You’re thinking about buying your first apartment or house. It’s a big step, and you’ve done a lot of research that tells you this is the best time to buy. But have you thought about what to expect? Here are some rookie real estate investment mistakes that can cost you thousands of naira, but there are ways you can avoid them and still get what you’re looking for in an investment property.

Mistake #1: Not Being Clear About Your Goals

Making a real estate investment without knowing what you want is the biggest mistake you can make. Just like with anything else in life, if you don’t have your goals set, you’re going to be all over the place and make bad decisions. And that’s exactly what will happen if you jump into the real estate investment game without any clear idea of what you’re trying to accomplish. Before anything else, ask yourself these questions:

  • -How much money are you willing to risk?
  • -What kind of property are you interested in?
  • -How hands-on do you want to be?

When you have the answers to these questions, it’ll be a lot easier for you to find the right property and make smart decisions along the way.

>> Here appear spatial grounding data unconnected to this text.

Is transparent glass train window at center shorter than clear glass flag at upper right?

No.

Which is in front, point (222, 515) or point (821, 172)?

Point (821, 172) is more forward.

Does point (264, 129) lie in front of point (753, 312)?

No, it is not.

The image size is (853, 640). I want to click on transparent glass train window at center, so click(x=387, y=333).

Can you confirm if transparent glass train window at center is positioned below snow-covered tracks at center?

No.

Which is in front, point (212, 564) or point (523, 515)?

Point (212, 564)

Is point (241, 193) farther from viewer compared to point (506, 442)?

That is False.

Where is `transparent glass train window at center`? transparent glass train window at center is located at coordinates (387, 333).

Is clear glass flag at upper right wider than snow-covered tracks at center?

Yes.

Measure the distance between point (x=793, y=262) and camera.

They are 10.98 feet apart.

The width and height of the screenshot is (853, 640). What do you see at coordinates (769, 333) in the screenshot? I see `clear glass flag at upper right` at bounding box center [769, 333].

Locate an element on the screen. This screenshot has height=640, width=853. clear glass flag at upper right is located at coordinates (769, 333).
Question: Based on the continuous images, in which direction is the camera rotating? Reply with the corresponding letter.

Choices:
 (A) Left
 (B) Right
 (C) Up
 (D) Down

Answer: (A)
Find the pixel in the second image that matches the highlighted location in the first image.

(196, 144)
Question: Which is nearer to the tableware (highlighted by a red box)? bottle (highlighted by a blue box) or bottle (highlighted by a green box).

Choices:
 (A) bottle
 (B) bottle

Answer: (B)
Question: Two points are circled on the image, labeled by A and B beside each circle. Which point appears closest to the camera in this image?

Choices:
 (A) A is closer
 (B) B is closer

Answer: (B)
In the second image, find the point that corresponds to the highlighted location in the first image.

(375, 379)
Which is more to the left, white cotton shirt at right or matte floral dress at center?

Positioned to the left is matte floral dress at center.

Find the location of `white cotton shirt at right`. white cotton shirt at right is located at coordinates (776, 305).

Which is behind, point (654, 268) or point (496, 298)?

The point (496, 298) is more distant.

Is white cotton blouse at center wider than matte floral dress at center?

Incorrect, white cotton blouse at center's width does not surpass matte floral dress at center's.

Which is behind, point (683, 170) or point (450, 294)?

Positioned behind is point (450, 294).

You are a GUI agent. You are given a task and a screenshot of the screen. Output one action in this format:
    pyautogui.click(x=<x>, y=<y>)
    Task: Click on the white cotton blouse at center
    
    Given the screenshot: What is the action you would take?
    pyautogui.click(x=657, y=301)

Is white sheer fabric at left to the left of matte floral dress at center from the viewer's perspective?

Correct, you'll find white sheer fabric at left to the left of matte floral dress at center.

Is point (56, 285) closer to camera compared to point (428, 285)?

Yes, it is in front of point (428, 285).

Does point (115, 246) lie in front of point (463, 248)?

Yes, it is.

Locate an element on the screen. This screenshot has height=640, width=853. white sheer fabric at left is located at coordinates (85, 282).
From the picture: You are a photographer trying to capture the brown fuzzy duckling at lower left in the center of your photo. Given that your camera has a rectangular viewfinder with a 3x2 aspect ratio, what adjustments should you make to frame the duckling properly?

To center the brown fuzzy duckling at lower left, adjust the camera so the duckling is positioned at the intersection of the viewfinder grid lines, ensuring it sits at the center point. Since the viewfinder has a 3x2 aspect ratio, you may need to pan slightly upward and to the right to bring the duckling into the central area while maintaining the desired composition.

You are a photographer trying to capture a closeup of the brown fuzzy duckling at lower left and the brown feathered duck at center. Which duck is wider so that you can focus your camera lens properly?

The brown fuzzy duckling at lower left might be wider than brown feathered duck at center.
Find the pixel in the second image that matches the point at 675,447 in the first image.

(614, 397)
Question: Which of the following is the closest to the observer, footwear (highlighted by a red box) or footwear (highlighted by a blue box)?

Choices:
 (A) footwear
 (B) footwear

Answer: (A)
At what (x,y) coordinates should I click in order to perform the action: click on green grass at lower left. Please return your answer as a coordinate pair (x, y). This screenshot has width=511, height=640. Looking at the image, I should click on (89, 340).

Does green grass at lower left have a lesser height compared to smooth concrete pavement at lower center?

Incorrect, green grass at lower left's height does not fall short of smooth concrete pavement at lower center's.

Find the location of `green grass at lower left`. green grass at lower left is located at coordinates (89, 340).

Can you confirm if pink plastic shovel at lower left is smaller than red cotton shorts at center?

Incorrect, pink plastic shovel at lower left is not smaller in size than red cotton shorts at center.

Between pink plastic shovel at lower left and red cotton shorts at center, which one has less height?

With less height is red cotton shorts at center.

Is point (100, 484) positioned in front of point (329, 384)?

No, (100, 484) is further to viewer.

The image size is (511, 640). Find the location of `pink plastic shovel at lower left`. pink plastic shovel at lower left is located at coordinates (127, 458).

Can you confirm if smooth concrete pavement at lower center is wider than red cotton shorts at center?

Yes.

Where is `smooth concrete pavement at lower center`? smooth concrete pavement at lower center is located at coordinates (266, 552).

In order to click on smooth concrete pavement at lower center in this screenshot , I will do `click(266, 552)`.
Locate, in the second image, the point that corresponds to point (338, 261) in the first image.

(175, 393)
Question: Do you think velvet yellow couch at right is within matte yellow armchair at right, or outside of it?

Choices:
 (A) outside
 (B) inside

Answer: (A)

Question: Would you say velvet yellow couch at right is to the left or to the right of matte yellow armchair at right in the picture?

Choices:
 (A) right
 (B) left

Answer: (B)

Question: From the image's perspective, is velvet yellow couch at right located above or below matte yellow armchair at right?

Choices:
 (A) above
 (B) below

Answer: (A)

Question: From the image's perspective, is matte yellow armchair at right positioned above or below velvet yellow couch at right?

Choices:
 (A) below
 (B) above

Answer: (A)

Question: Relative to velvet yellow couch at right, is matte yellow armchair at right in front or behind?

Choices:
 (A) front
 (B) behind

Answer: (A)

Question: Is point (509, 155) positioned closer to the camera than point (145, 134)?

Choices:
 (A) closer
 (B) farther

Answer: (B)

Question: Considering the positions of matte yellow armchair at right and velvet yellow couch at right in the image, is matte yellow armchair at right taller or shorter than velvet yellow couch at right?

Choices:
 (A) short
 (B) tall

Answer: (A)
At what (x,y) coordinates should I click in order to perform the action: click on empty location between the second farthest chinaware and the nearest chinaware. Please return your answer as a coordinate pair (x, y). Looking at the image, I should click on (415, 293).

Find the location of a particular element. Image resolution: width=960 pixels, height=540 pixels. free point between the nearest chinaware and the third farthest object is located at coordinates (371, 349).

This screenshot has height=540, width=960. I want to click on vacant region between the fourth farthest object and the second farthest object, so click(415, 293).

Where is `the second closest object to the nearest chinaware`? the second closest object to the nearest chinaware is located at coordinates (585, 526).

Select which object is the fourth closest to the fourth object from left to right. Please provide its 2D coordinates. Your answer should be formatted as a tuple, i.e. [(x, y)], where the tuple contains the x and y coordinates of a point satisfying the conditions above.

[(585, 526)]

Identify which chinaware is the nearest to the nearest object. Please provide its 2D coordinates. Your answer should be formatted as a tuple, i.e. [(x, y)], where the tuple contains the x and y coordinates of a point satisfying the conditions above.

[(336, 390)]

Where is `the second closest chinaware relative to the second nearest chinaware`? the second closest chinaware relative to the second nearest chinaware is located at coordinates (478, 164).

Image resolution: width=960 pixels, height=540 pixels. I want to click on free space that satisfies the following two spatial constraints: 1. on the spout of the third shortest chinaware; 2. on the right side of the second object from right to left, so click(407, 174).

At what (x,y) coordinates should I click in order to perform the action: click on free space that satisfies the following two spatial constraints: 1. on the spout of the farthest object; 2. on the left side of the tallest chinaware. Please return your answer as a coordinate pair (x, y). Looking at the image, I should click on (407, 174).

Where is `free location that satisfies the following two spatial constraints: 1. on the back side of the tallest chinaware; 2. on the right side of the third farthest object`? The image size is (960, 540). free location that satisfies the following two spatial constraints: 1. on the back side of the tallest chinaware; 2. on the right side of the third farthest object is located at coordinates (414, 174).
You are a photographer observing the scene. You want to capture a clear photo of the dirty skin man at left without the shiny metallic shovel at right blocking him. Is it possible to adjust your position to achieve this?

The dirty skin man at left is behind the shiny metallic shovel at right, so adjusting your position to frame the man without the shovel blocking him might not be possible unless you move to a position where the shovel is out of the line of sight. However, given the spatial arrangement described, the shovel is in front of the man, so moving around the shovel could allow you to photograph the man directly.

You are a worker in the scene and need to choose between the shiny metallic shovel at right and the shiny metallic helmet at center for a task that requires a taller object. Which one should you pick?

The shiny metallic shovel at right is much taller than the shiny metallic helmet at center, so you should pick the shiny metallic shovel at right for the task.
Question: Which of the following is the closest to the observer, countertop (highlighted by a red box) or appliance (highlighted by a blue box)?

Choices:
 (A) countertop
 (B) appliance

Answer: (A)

Mistake #2: Overextending Your Finances

It can be a huge leap of faith to invest in real estate, and oftentimes there’s an urge to bite off more than you can chew. Don’t fall into the trap of overextending your finances! Be sure to calculate exactly how much you can afford, and create an emergency fund equal to at least 3-6 months of your projected expenses.

The key with real estate is figuring out a balance between not taking too much on and spreading yourself too thin. For example, you don’t want to buy a commercial property if you don’t have enough funds for maintenance and repairs. In addition, try not to stretch yourself too thin by investing in multiple properties or taking on bad debt. Better yet, consider partnering with other investors so that costs stay low and profits stay high. Our home advantage plans will help you achieve this. 

By doing your research ahead of time, prioritizing cash flow over appreciation, creating an emergency fund, chopping up costs into smaller chunks and teaming up with another investor, you’ll be able to make smart investments that don’t tip the financial scales too far in either direction.


Read Also: Taking the Lead: How to Handle a Rent Increase From Your Landlord


Mistake #3: Overlooking Due Diligence

Another rookie mistake you should avoid when investing in real estate is overlooking due diligence. When you’re purchasing a property, it’s important that you look into the market and ask yourself if this is the right time for you to make the move.

Due diligence means that you don’t just look at the number of bedrooms or bathrooms – although, that’s definitely important, too – but also determine if the location is conducive or if it would take a lot of effort to transform it into something profitable. Ask yourself: how much will it cost me to make repairs? How competitive are rents in this area? Is there potential for capital appreciation?

The due diligence process is not only about research and crunching the numbers; it’s also crucial to make sure that the property complies with relevant regulations and meets safety standards. Ignoring this step could end up costing you more in the long run.

Mistake #4: Forgetting About Taxes and Insurance

Taxes and insurance costs are not something we often think about when we buy a home, but they can add up quickly over time. It’s important to ensure that your insurance policy covers flood damage, fire damage and vandalism – as well as liability coverage for injuries or property damage – so that you don’t end up paying more out of your pocket than necessary after an incident occurs on site or during construction.

Tips for Avoiding Rookie Real Estate Investment Mistakes

Now that you know what to avoid, here’s a few tips to help you dodge these rookie mistakes.

  • Make sure you have a clear plan for your real estate investment. Think about your financial goals and objectives, and decide on the type of property that is best for your situation.


  • Don’t just rely on broker or agent recommendations when preparing to invest in a new property. Do your own due diligence and research the area’s condition – including the crime rate and average rental prices – and compare it to similar properties in neighboring areas.


  • Take an honest look at your finances before getting into investing. Make sure you have enough cash flow to cover any potential rental vacancies or other unexpected expenses that could arise in the future.


  • Make sure you understand all legal aspects of real estate investment before taking the plunge. Find out about local regulations and any other red tape that might be involved with owning and managing a rental property in your area. 


  • And finally, be aware of any tax implications that come with owning rental properties by consulting with a qualified tax professional if needed.


Following these simple tips will help you avoid the most common real estate investment mistakes made by new investors, and set you up for success in the long run.